Parallel computing

William Michael Landau

2017-10-17

Drake has extensive high-performance computing support, from local multicore computing on your laptop to serious supercomputing across multiple nodes of a large cluster. In make(), just set the jobs argument to something greater than 1. That unlocks local multicore parallelism. For large-scale distributed parallelism, set parallelism to "Makefile" and stay tuned for an explanation.

1 The approach

Drake’s approach to parallelism relies on the network graph of the targets and imports.

clean()
load_basic_example()
make(my_plan, jobs = 2, verbose = FALSE) # Parallelize over 2 jobs.
# Change a dependency.
reg2 <- function(d) {
  d$x3 <- d$x ^ 3
  lm(y ~ x3, data = d)
}
# Hover, click, drag, zoom, and pan.
plot_graph(my_plan, width = "100%", height = "500px")

When you call make(my_plan, jobs = 4), the work proceeds in chronological order from left to right. The items are built or imported column by column in sequence, and up-to-date targets are skipped. Within each column, the targets/objects are all independent of each other conditional on the previous steps, so they are distributed over the 4 available parallel jobs/workers. Assuming the targets are rate-limiting (as opposed to imported objects), the next make(..., jobs = 4) should be faster than make(..., jobs = 1), but it would be superfluous to use more than 4 jobs.

2 Max useful jobs

See function max_useful_jobs() to suggest the number of jobs, taking into account which targets are already up to date. Try out the following in a fresh R session.

library(drake)
load_basic_example()
plot_graph(my_plan) # Set targets_only to TRUE for smaller graphs.
max_useful_jobs(my_plan) # 8
max_useful_jobs(my_plan, imports = "files") # 8
max_useful_jobs(my_plan, imports = "all") # 8
max_useful_jobs(my_plan, imports = "none") # 8
make(my_plan, jobs = 4)
plot_graph(my_plan)
# Ignore the targets already built.
max_useful_jobs(my_plan) # 1
max_useful_jobs(my_plan, imports = "files") # 1
max_useful_jobs(my_plan, imports = "all") # 8
max_useful_jobs(my_plan, imports = "none") # 0
# Change a function so some targets are now out of date.
reg2 <- function(d){
  d$x3 <- d$x ^ 3
  lm(y ~ x3, data = d)
}
plot_graph(my_plan)
max_useful_jobs(my_plan) # 4
max_useful_jobs(my_plan, from_scratch = TRUE) # 8
max_useful_jobs(my_plan, imports = "files") # 4
max_useful_jobs(my_plan, imports = "all") # 8
max_useful_jobs(my_plan, imports = "none") # 4

3 Parallel backends

Drake has multiple parallel backends, i.e. separate mechanisms for achieving parallelism. Some are low-overhead and limited, others are high-overhead and scalable. Just set the parallelism argument of Make to choose a backend. The best choice usually depends on your project’s scale and stage of deployment.

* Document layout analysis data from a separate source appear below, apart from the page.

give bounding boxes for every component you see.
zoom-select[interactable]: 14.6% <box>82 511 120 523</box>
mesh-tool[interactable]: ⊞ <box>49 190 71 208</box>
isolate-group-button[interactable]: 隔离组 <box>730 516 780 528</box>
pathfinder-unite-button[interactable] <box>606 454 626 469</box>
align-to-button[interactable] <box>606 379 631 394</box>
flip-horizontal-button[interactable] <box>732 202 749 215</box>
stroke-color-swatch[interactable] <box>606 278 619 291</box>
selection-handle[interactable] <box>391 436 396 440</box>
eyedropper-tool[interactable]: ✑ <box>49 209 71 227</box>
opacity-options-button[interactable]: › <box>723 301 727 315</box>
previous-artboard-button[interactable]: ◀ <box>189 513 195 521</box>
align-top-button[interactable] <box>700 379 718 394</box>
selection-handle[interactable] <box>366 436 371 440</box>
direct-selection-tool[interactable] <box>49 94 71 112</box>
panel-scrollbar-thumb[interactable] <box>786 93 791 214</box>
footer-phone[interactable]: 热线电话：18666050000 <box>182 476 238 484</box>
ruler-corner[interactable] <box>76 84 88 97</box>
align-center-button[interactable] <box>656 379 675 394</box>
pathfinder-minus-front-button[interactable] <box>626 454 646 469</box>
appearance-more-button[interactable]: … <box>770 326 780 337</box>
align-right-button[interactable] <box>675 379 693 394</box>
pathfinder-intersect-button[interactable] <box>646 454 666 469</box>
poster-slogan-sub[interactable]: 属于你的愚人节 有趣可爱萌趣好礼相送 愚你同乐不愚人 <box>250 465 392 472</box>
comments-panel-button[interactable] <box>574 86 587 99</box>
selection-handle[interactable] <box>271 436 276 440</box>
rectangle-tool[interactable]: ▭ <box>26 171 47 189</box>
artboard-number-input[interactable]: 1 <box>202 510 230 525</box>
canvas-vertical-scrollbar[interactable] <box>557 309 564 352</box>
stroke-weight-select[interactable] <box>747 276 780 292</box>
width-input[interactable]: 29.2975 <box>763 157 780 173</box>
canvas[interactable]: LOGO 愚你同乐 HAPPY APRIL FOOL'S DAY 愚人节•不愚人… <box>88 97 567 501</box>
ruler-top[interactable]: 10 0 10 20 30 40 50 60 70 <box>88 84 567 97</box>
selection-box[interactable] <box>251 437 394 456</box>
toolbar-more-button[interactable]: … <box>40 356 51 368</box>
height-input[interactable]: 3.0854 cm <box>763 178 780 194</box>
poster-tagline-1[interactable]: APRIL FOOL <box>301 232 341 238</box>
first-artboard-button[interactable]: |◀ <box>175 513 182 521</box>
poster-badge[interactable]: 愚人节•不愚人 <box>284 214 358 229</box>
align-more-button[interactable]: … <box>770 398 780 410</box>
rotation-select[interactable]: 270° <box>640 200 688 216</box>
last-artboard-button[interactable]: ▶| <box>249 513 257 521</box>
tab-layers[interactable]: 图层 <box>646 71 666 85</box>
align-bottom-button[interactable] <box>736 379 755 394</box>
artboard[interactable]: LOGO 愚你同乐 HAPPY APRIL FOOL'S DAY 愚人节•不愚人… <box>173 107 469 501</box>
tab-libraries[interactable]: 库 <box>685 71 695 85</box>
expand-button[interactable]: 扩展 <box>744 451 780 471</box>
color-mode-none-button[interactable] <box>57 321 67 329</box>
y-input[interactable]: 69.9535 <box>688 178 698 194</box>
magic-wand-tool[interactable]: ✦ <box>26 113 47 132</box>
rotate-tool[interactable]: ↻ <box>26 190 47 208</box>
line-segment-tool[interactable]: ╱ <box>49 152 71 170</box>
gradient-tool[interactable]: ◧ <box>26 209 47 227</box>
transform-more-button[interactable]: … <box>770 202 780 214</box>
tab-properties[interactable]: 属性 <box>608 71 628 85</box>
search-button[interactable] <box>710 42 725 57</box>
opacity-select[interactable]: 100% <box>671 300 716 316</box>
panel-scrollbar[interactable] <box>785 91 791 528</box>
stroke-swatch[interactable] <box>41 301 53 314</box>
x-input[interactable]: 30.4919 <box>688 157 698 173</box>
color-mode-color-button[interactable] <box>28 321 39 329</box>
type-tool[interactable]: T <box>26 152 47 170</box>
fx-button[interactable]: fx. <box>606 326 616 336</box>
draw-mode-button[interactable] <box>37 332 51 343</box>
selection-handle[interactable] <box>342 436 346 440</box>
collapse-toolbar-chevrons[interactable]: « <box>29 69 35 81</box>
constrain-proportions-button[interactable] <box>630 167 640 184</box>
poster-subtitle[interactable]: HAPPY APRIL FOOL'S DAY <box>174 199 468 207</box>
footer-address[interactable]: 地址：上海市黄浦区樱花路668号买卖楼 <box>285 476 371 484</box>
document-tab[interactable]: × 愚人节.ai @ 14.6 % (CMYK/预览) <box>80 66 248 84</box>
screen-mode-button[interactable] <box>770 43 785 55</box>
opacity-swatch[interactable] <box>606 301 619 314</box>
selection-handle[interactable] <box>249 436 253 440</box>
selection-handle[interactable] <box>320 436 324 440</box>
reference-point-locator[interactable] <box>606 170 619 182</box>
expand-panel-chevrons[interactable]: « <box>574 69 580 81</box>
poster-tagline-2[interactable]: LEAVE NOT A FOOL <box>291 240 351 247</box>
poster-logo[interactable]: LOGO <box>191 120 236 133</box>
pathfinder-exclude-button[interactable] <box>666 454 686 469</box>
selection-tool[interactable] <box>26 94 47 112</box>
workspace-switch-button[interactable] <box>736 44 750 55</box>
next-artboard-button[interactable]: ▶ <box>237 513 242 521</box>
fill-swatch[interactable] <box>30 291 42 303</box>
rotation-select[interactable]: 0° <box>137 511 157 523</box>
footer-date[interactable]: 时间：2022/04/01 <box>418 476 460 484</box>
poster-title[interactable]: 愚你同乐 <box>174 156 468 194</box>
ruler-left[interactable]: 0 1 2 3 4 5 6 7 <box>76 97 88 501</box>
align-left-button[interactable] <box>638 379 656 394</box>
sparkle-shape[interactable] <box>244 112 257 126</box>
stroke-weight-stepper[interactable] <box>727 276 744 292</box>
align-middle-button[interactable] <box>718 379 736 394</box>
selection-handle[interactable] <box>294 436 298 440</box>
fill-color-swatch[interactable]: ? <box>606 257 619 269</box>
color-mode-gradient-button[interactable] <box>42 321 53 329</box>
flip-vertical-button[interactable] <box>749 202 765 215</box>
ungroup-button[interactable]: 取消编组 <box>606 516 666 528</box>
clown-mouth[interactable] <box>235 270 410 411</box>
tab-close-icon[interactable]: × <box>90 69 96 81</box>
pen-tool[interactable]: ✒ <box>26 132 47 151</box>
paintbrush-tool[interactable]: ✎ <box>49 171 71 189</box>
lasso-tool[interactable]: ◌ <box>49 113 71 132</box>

parallelism_choices() # List the parallel backends.
?parallelism_choices  # Read an explanation of each backend.
default_parallelism() # "parLapply" on Windows, "mclapply" everywhere else

3.1 mclapply

The mclapply backend is powered by the mclapply() function from the parallel package. It is a way to fork multiple processes on your local machine to take advantage of multicore computing. It spins up quickly, but it lacks scalability, and it does not work on Windows. If you try to call make(.., parallelism = "mclapply", jobs = 2) on a Windows machine, drake will warn you and then demote the number of jobs to 1.

3.2 parLapply

make(.., parallelism = "mclapply", jobs = 2)

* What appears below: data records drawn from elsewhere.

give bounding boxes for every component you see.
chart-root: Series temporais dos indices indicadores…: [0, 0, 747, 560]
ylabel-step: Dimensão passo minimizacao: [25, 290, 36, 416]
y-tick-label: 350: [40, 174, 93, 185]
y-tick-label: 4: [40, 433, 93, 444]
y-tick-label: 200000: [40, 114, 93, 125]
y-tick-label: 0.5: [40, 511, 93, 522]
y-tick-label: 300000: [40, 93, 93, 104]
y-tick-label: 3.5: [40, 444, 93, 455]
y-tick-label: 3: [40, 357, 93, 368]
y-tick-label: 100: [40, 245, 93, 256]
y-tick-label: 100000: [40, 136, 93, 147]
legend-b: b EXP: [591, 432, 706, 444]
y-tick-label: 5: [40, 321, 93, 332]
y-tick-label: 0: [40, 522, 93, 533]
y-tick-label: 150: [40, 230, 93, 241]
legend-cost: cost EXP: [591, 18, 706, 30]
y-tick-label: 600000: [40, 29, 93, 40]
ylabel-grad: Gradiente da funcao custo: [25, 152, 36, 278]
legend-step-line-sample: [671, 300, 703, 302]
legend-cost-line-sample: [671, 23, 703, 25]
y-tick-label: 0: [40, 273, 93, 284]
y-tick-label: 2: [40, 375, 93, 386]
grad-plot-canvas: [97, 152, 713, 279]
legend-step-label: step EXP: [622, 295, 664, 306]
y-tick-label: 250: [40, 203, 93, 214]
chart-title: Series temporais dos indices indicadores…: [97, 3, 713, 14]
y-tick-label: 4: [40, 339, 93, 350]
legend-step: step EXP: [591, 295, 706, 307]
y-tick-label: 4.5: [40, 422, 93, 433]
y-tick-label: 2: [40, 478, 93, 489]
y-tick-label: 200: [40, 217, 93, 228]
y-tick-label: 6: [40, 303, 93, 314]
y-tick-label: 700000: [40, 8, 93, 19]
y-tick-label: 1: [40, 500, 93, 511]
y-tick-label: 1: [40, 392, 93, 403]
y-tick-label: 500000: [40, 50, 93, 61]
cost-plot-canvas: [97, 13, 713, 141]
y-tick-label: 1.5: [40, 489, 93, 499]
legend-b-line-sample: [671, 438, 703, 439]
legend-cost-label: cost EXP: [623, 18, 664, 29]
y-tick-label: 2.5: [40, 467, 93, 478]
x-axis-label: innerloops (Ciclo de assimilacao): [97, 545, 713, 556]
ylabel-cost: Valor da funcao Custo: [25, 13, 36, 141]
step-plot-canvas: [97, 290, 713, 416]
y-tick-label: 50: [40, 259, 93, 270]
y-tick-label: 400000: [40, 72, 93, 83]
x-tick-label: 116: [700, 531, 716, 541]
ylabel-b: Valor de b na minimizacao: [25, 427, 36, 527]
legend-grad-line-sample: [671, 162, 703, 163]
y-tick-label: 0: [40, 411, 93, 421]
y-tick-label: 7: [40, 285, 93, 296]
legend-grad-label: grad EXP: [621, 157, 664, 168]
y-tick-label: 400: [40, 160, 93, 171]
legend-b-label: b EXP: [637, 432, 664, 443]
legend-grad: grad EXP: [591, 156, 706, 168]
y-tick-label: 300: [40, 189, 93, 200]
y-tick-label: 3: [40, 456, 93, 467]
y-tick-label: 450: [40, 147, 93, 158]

The parLapply backend is powered by the parLapply() function from the parallel package. Like the mclapply backend, parLapply only scales up to a handful of jobs on your local machine. However, it works on all platforms. The tradeoff is overhead. parLapply is fast once it gets going, but it takes a long time to set up because each call to make() creates a new parallel socket cluster and transfers all you data and session info to each parallel thread individually. So if jobs is less than 2, make() does not bother setting up a cluster, and it uses lapply() instead. More importantly, the default parallel backend is parLapply on Windows machines and mclapply everywhere else.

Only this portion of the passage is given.